Select Create a new role, which opens the following screen:
The only decision we have to make here is whether we want to allow our notebook instance to access specific Amazon S3 buckets. Let's select Any S3 bucket and click on Create role. This is the most flexible setting for development and testing, but we'd want to apply much stricter settings for production. Of course, we can edit this role later on in the IAM console, or create a new one.
Optionally, we can disable root access to the notebook instance, which helps lock down its configuration. We can also enable storage encryption using Amazon Key Management Service (https://aws.amazon.com/kms). Both features are extremely important in high-security environments, but we won't enable them here.
Once you've completed this step, your screen should look like this, although the name of the role will be different:
- As shown in the following screenshot, the optional Network section lets you pick the Amazon Virtual Private Cloud (VPC) where the instance will be launched. This is useful when you need tight control over network flows from and to the instance, for example, to deny it access to the internet. Let's not use this feature here:
- The optional Git repositories section lets you add one or more Git repositories that will be automatically cloned on the notebook instance when it's first created. You can select any public Git repository, or select one from a list of repositories that you previously defined in Amazon SageMaker: the latter can be done under Git repositories in the Notebook section of the left-hand vertical menu.

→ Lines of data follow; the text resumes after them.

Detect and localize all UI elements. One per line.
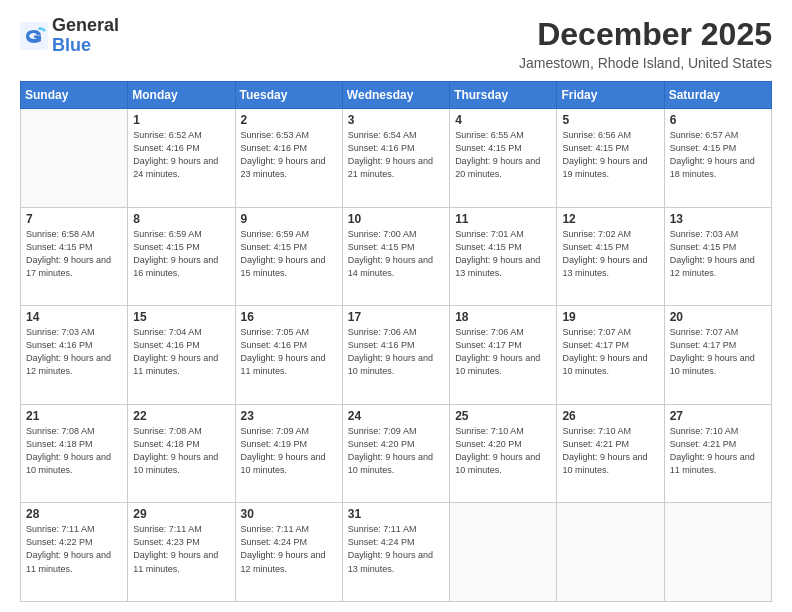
day-info: Sunrise: 7:10 AMSunset: 4:20 PMDaylight:… (455, 425, 551, 477)
day-number: 26 (562, 409, 658, 423)
day-number: 27 (670, 409, 766, 423)
logo-icon (20, 22, 48, 50)
table-row (664, 503, 771, 602)
table-row: 20Sunrise: 7:07 AMSunset: 4:17 PMDayligh… (664, 306, 771, 405)
day-info: Sunrise: 7:08 AMSunset: 4:18 PMDaylight:… (133, 425, 229, 477)
week-row: 14Sunrise: 7:03 AMSunset: 4:16 PMDayligh… (21, 306, 772, 405)
day-number: 10 (348, 212, 444, 226)
table-row: 22Sunrise: 7:08 AMSunset: 4:18 PMDayligh… (128, 404, 235, 503)
day-number: 5 (562, 113, 658, 127)
day-info: Sunrise: 6:57 AMSunset: 4:15 PMDaylight:… (670, 129, 766, 181)
day-number: 20 (670, 310, 766, 324)
page: General Blue December 2025 Jamestown, Rh… (0, 0, 792, 612)
week-row: 28Sunrise: 7:11 AMSunset: 4:22 PMDayligh… (21, 503, 772, 602)
table-row: 9Sunrise: 6:59 AMSunset: 4:15 PMDaylight… (235, 207, 342, 306)
day-info: Sunrise: 7:11 AMSunset: 4:24 PMDaylight:… (241, 523, 337, 575)
day-info: Sunrise: 7:06 AMSunset: 4:17 PMDaylight:… (455, 326, 551, 378)
location: Jamestown, Rhode Island, United States (519, 55, 772, 71)
col-sunday: Sunday (21, 82, 128, 109)
table-row: 25Sunrise: 7:10 AMSunset: 4:20 PMDayligh… (450, 404, 557, 503)
day-info: Sunrise: 7:00 AMSunset: 4:15 PMDaylight:… (348, 228, 444, 280)
day-number: 8 (133, 212, 229, 226)
table-row: 4Sunrise: 6:55 AMSunset: 4:15 PMDaylight… (450, 109, 557, 208)
table-row: 31Sunrise: 7:11 AMSunset: 4:24 PMDayligh… (342, 503, 449, 602)
day-info: Sunrise: 7:08 AMSunset: 4:18 PMDaylight:… (26, 425, 122, 477)
day-number: 29 (133, 507, 229, 521)
day-number: 22 (133, 409, 229, 423)
header-row: Sunday Monday Tuesday Wednesday Thursday… (21, 82, 772, 109)
day-info: Sunrise: 6:54 AMSunset: 4:16 PMDaylight:… (348, 129, 444, 181)
day-info: Sunrise: 6:55 AMSunset: 4:15 PMDaylight:… (455, 129, 551, 181)
day-info: Sunrise: 7:11 AMSunset: 4:24 PMDaylight:… (348, 523, 444, 575)
table-row: 23Sunrise: 7:09 AMSunset: 4:19 PMDayligh… (235, 404, 342, 503)
table-row: 29Sunrise: 7:11 AMSunset: 4:23 PMDayligh… (128, 503, 235, 602)
day-info: Sunrise: 6:59 AMSunset: 4:15 PMDaylight:… (133, 228, 229, 280)
table-row: 3Sunrise: 6:54 AMSunset: 4:16 PMDaylight… (342, 109, 449, 208)
day-info: Sunrise: 7:11 AMSunset: 4:22 PMDaylight:… (26, 523, 122, 575)
day-number: 14 (26, 310, 122, 324)
day-info: Sunrise: 7:09 AMSunset: 4:20 PMDaylight:… (348, 425, 444, 477)
table-row: 14Sunrise: 7:03 AMSunset: 4:16 PMDayligh… (21, 306, 128, 405)
day-number: 30 (241, 507, 337, 521)
day-info: Sunrise: 7:03 AMSunset: 4:15 PMDaylight:… (670, 228, 766, 280)
col-wednesday: Wednesday (342, 82, 449, 109)
day-number: 7 (26, 212, 122, 226)
col-monday: Monday (128, 82, 235, 109)
month-title: December 2025 (519, 16, 772, 53)
day-number: 9 (241, 212, 337, 226)
title-block: December 2025 Jamestown, Rhode Island, U… (519, 16, 772, 71)
day-number: 11 (455, 212, 551, 226)
day-number: 31 (348, 507, 444, 521)
day-info: Sunrise: 7:05 AMSunset: 4:16 PMDaylight:… (241, 326, 337, 378)
day-number: 16 (241, 310, 337, 324)
day-info: Sunrise: 7:09 AMSunset: 4:19 PMDaylight:… (241, 425, 337, 477)
calendar-table: Sunday Monday Tuesday Wednesday Thursday… (20, 81, 772, 602)
table-row: 6Sunrise: 6:57 AMSunset: 4:15 PMDaylight… (664, 109, 771, 208)
header: General Blue December 2025 Jamestown, Rh… (20, 16, 772, 71)
table-row: 15Sunrise: 7:04 AMSunset: 4:16 PMDayligh… (128, 306, 235, 405)
table-row: 21Sunrise: 7:08 AMSunset: 4:18 PMDayligh… (21, 404, 128, 503)
col-saturday: Saturday (664, 82, 771, 109)
day-number: 19 (562, 310, 658, 324)
day-info: Sunrise: 7:06 AMSunset: 4:16 PMDaylight:… (348, 326, 444, 378)
table-row: 12Sunrise: 7:02 AMSunset: 4:15 PMDayligh… (557, 207, 664, 306)
day-number: 23 (241, 409, 337, 423)
day-number: 3 (348, 113, 444, 127)
table-row: 27Sunrise: 7:10 AMSunset: 4:21 PMDayligh… (664, 404, 771, 503)
day-number: 18 (455, 310, 551, 324)
day-number: 6 (670, 113, 766, 127)
table-row (450, 503, 557, 602)
logo-text: General Blue (52, 16, 119, 56)
day-info: Sunrise: 7:07 AMSunset: 4:17 PMDaylight:… (670, 326, 766, 378)
day-number: 15 (133, 310, 229, 324)
day-info: Sunrise: 7:10 AMSunset: 4:21 PMDaylight:… (562, 425, 658, 477)
table-row: 24Sunrise: 7:09 AMSunset: 4:20 PMDayligh… (342, 404, 449, 503)
table-row: 13Sunrise: 7:03 AMSunset: 4:15 PMDayligh… (664, 207, 771, 306)
day-info: Sunrise: 7:01 AMSunset: 4:15 PMDaylight:… (455, 228, 551, 280)
table-row: 26Sunrise: 7:10 AMSunset: 4:21 PMDayligh… (557, 404, 664, 503)
day-info: Sunrise: 7:03 AMSunset: 4:16 PMDaylight:… (26, 326, 122, 378)
week-row: 7Sunrise: 6:58 AMSunset: 4:15 PMDaylight… (21, 207, 772, 306)
table-row: 10Sunrise: 7:00 AMSunset: 4:15 PMDayligh… (342, 207, 449, 306)
table-row: 2Sunrise: 6:53 AMSunset: 4:16 PMDaylight… (235, 109, 342, 208)
day-number: 1 (133, 113, 229, 127)
day-number: 24 (348, 409, 444, 423)
table-row (21, 109, 128, 208)
table-row: 5Sunrise: 6:56 AMSunset: 4:15 PMDaylight… (557, 109, 664, 208)
day-number: 12 (562, 212, 658, 226)
col-tuesday: Tuesday (235, 82, 342, 109)
table-row: 30Sunrise: 7:11 AMSunset: 4:24 PMDayligh… (235, 503, 342, 602)
logo-blue: Blue (52, 36, 119, 56)
table-row: 17Sunrise: 7:06 AMSunset: 4:16 PMDayligh… (342, 306, 449, 405)
day-info: Sunrise: 7:10 AMSunset: 4:21 PMDaylight:… (670, 425, 766, 477)
day-number: 28 (26, 507, 122, 521)
day-info: Sunrise: 6:56 AMSunset: 4:15 PMDaylight:… (562, 129, 658, 181)
day-info: Sunrise: 7:07 AMSunset: 4:17 PMDaylight:… (562, 326, 658, 378)
day-number: 2 (241, 113, 337, 127)
day-info: Sunrise: 6:58 AMSunset: 4:15 PMDaylight:… (26, 228, 122, 280)
table-row: 11Sunrise: 7:01 AMSunset: 4:15 PMDayligh… (450, 207, 557, 306)
day-info: Sunrise: 6:53 AMSunset: 4:16 PMDaylight:… (241, 129, 337, 181)
table-row (557, 503, 664, 602)
day-info: Sunrise: 7:02 AMSunset: 4:15 PMDaylight:… (562, 228, 658, 280)
table-row: 19Sunrise: 7:07 AMSunset: 4:17 PMDayligh… (557, 306, 664, 405)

Let's clone one of my repositories to illustrate, and enter its name as seen in the following screenshot. Feel free to use your own!
- Last but not least, the optional Tags section lets us tag notebook instances. It's always good practice to tag AWS resources, as this makes it much easier to manage them later on. Let's add a couple of tags.
- As shown in the following screenshot, let's click on Create notebook instance:
Under the hood, SageMaker fires up a fully managed Amazon EC2 instance, using an Amazon Machine Image (AMI) preinstalled with Jupyter, Anaconda, deep learning libraries, and so on. Don't look for it in the EC2 console, you won't see it.
- Five to ten minutes later, the instance is in service, as shown in the following screenshot. Let's click on Open JupyterLab:
We'll jump straight into Jupyter Lab. As shown in the following screenshot, we see in the left-hand panel that the repository has been cloned. In the Launcher panel, we see the many conda environments that are readily available for TensorFlow, PyTorch, Apache MXNet, and more:
The rest is vanilla Jupyter, and you can get to work right away!
Coming back to the AWS console, we see that we can stop, start, and delete a notebook instance, as shown in the next screenshot:
Stopping a notebook instance is identical to stopping an Amazon EC2 instance: storage is persisted until the instance is started again.
When a notebook instance is stopped, you can then delete it: the storage will be destroyed, and you won't be charged for anything any longer.
If you're going to use this instance to run the examples in this book, I'd recommend stopping it and restarting it. This will save you the trouble of recreating it again and again, your work will be preserved, and the costs will really be minimal.